Saat ini perpustakaan tidak bisa lagi dikelola secara konvensional. Sesjen Kementerian Ristekdikti, Ainun (2018) mengatakan bahwa perpustakaan harus bertransformasi mengikuti perkembangan teknologi agar dapat menjawab kebutuhan masyarakat. Perpustakaan kedepannya tidak hanya menjadi tempat berkumpul untuk membaca buku ataupun mencari informasi, namun perpustakaan dapat menjadi working space tempat munculnya inovasi-inovasi baru dan pengembangan kreativitas.

Perpustakaan juga dapat menjadi suatu virtual office yang menjadi wadah bagi generasi muda untuk menambah wawasan dan mengembangkan kreativitas dan inovasi-inovasi yang konstrukif..

Revolusi Industri 4.0

Istilah Industri 4.0 sendiri secara resmi lahir di Jerman tepatnya saat diadakan Hannover Fair pada tahun 2011 (Kagermann dkk, 2011). Negara Jerman memiliki kepentingan yang besar terkait hal ini karena Industri 4.0 menjadi bagian dari kebijakan rencana pembangunannya yang disebut High-Tech Strategy 2020.

Kebijakan tersebut bertujuan untuk mempertahankan Jerman agar selalu menjadi yang terdepan dalam dunia manufaktur (Heng, 2013). Beberapa negara lain juga turut serta dalam mewujudkan konsep Industri 4.0 namun menggunakan istilah yang berbeda seperti Smart Factories, Industrial Internet of Things, Smart Industry, atau Advanced Manufacturing.

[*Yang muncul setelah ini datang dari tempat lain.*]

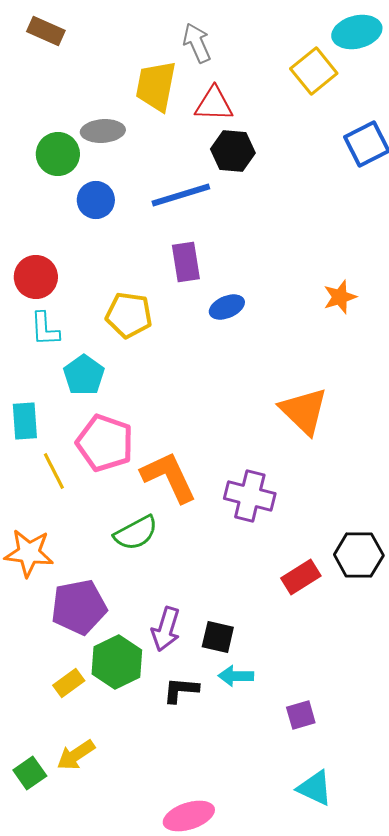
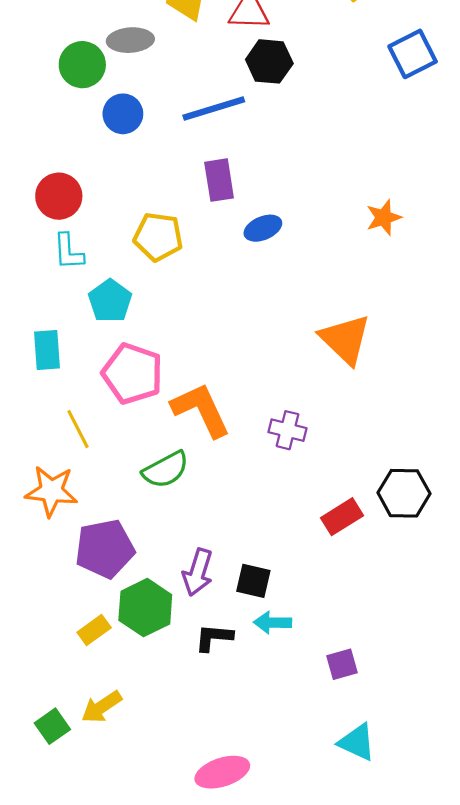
yellow line: (54, 471) -> (78, 429), moved
purple cross: (250, 496) -> (287, 430), size x0.7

Meski memiliki penyebutan istilah yang berbeda, semuanya memiliki tujuan yang sama yaitu untuk meningkatkan daya saing industri tiap negara dalam menghadapi pasar global yang sangat dinamis. Kondisi tersebut diakibatkan oleh pesatnya perkembangan pemanfataan teknologi digital di berbagai bidang.

Lebih lanjut, Angela Merkel (2014) berpendapat bahwa Industri 4.0 adalah transformasi komprehensif dari keseluruhan aspek produksi di industri melalui penggabungan teknologi digital dan internet dengan industri konvensional. Sedangkan Schlechtendahl dkk (2015) menekankan definisi kepada unsur kecepatan dari ketersediaan informasi, yaitu sebuah lingkungan industri di mana seluruh entitasnya selalu terhubung dan mampu berbagi informasi satu dengan yang lain.

Pengertian yang lebih teknis disampaikan oleh Kagermann dkk (2013) bahwa Industri 4.0 adalah integrasi dari Cyber Physical System (CPS) dan Internet of Things and Services (IoT dan IoS) ke dalam proses industri meliputi manufaktur dan logistik serta proses lainnya. CPS adalah teknologi untuk menggabungkan antara dunia nyata dengan dunia maya. Penggabungan ini dapat terwujud melalui integrasi antara proses fisik dan komputasi (teknologi embedded computers dan jaringan) secara close loop (Lee, 2008).

Hermann dkk (2015) menambahkan bahwa Industri 4.0 adalah istilah untuk menyebut sekumpulan teknologi dan organisasi rantai nilai berupa smart factory, CPS, IoT dan IoS. Smart factory adalah pabrik modular dengan teknologi CPS yang memonitor proses fisik produksi kemudian menampilkannya secara virtual dan melakukan desentralisasi pengambilan keputusan.

Baca Juga :  Refleksi Prahara Penobatan “Mak Repek”: Jatuhnya Marwah Kesultanan Pontianak di Tangan Sultan Syarif Mahmud Melvin Alkadrie?

Melalui IoT, CPS mampu saling berkomunikasi dan bekerja sama secara real time termasuk dengan manusia. IoS adalah semua aplikasi layanan yang dapat dimanfaatkan oleh setiap pemangku kepentingan baik secara internal maupun antar organisasi.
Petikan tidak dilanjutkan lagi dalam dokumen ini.